In today's newsletter we cover the Hong Kong protests and the economic implications of the Anti Extradition Movement.


The Story

Like most stories, this one begins with the British Empire. In 1840, the British went to war with the Chinese over drugs. Yes, you heard that right — drugs. The English empire grew opium in Bengal and decided they could make a neat profit by selling it elsewhere, like China. The Chinese were incensed because the rampant opium use was affecting social harmony. So like any good principal authority, they clamped down on the opium trade.

But as soon as Britain got wind of this development they decided to take matters into their own hands and declared War on the Qing dynasty (the Chinese Empire).

And inevitably, they won. As part of the settlement offer, China was forced to part with Hong Kong and the territory continued to remain under British control for over a century. But they did sign a special agreement in 1898. The premise was simple. The British Government said it would administer Hong Kong for about 99 years (until 1997) and agreed to cede control to the Chinese soon after. In return, China was expected to treat Hong Kong as a special administrative region for the next 50 years. Meaning Hong Kong would continue to be a bastion of international trade, liberal values, and democracy while China promised to stay on the sideline until 2047. The setup became known as the “one country, two systems”.

The problem is — Ever since the British left Hong Kong, Chinese influence has been on the rise and this has whipped up tension between residents of Hong Kong and Beijing. The main point of contention, however — Democracy.

For activists patrolling the streets of Hong Kong right now, the definition of democracy is rather straightforward. Give us the right to choose our own representatives and we might back off. For China, this is unacceptable. The biggest concession they’ve made so far has been this — You can select your own Chief executive (top leader), but the candidates you vote for must be approved by a nominating committee. And China decides who’s on that committee.

This is deeply problematic. If you are going to give people free choice you can’t cherrypick a list of candidates and ask them who they like best. So pro-democracy activists in Hong Kong took to the streets in 2014 demanding full voting rights. This was the beginning of the Umbrella Revolution.

And then it got worse. In 2017, the chief executive Carrie Lam (mostly approved by Chinese loyalists) decided to push for legislation (law) that would have allowed China (and other countries) to extradite prisoners from Hong Kong. The fear was that China would use this as a tool to punish and prosecute people who were critical of Chinese intervention in Hong Kong.

And so the protests intensified. First, it was only peaceful demonstrations. But as the movement gained momentum there were multiple clashes between the police and the protesters and eventually, Carrie Lam was forced to withdraw the extradition bill indefinitely.

Now if you are thinking this is grounds for closure, you are wrong. Despite the withdrawal of the extradition bill, the main demands are still unmet. What happens to universal voting rights? Will the government pardon protesters who’ve been arrested so far? Will the state stop using the term rioters to address citizens who’ve resorted to peaceful demonstrations? And since the government has refused to give in to these demands the protests continue unabated.

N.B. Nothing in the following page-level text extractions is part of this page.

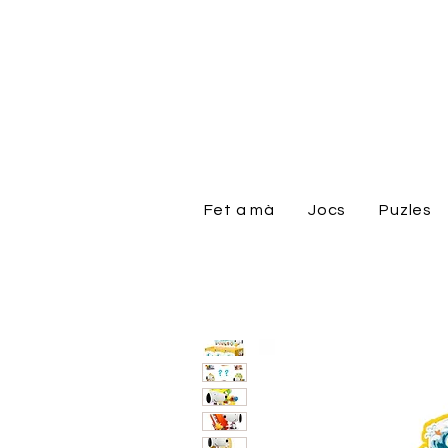
Fet a mà
Jocs
Puzles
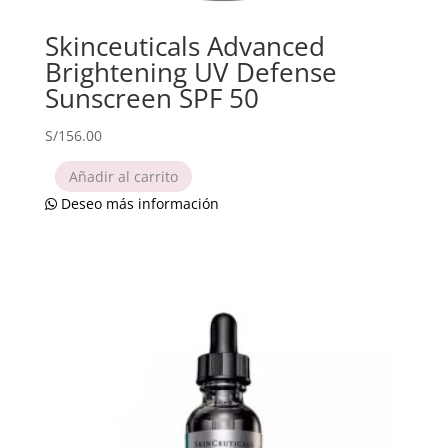
Skinceuticals Advanced
Brightening UV Defense
Sunscreen SPF 50
S/
156.00
Añadir al carrito
Deseo más información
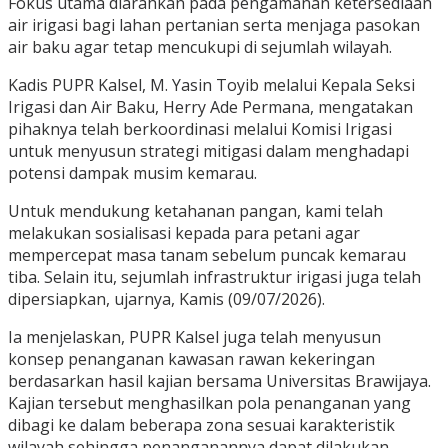
Fokus utama diarahkan pada pengamanan ketersediaan
air irigasi bagi lahan pertanian serta menjaga pasokan
air baku agar tetap mencukupi di sejumlah wilayah.
Kadis PUPR Kalsel, M. Yasin Toyib melalui Kepala Seksi
Irigasi dan Air Baku, Herry Ade Permana, mengatakan
pihaknya telah berkoordinasi melalui Komisi Irigasi
untuk menyusun strategi mitigasi dalam menghadapi
potensi dampak musim kemarau.
Untuk mendukung ketahanan pangan, kami telah
melakukan sosialisasi kepada para petani agar
mempercepat masa tanam sebelum puncak kemarau
tiba. Selain itu, sejumlah infrastruktur irigasi juga telah
dipersiapkan, ujarnya, Kamis (09/07/2026).
Ia menjelaskan, PUPR Kalsel juga telah menyusun
konsep penanganan kawasan rawan kekeringan
berdasarkan hasil kajian bersama Universitas Brawijaya.
Kajian tersebut menghasilkan pola penanganan yang
dibagi ke dalam beberapa zona sesuai karakteristik
wilayah sehingga penanganannya dapat dilakukan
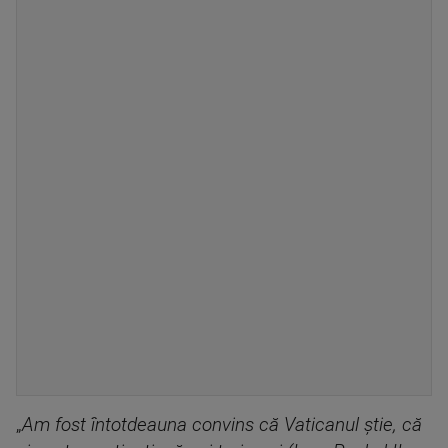
„
Am fost întotdeauna convins că Vaticanul ştie, că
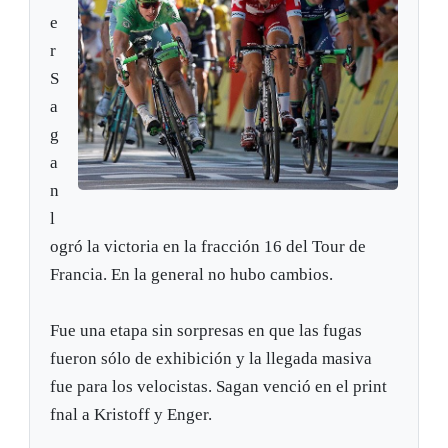
e
r
S
a
g
a
n
l
ogró la victoria en la fracción 16 del Tour de
Francia. En la general no hubo cambios.
Fue una etapa sin sorpresas en que las fugas
fueron sólo de exhibición y la llegada masiva
fue para los velocistas. Sagan venció en el print
fnal a Kristoff y Enger.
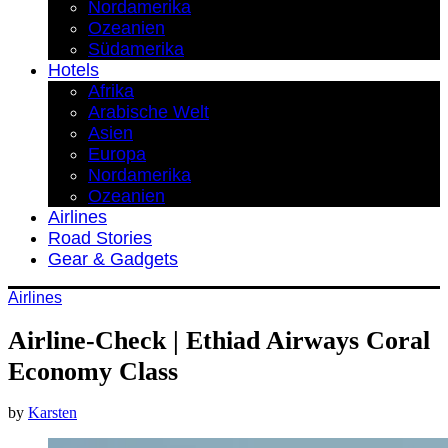
Nordamerika
Ozeanien
Südamerika
Hotels
Afrika
Arabische Welt
Asien
Europa
Nordamerika
Ozeanien
Airlines
Road Stories
Gear & Gadgets
Airlines
Airline-Check | Ethiad Airways Coral
Economy Class
by
Karsten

Now obviously things have been pretty grim on the economic front as well. Local businesses have had to shut shop for days and the region’s most lucrative industry — Tourism, has been down in the dumps. I mean, why would anyone want to make travel plans involving Hong Kong when the place continues to burn. In fact, even large corporations that have always looked at Hong Kong as an attractive investment destination (because of the exceptional infrastructure, workforce and the justice system) are now having second thoughts. And don’t even get me started on the companies that are already well entrenched in the region. Many mega corporations are laying off employees and looking to move operations elsewhere. And last month, all this culminated in a rather bombastic crescendo when Hong Kong slipped into a recession as economic activity (GDP) declined for 2 straight quarters (6 months) for the first time in 10 years.

Considering Hong Kong continues to be one of India’s largest trading partners, you would expect some of the ripples to have reached Indian shores by now. However, the impact has been minimal. Granted, exports haven’t been booming since the protests began, but it’s not terrible either. But India will keep a close eye on the demonstrations nonetheless. Because the fate of Hong Kong will determine how India will perceive the region going forward and I am pretty sure we wouldn’t want Hong Kong to look like Beijing, at least not anytime soon.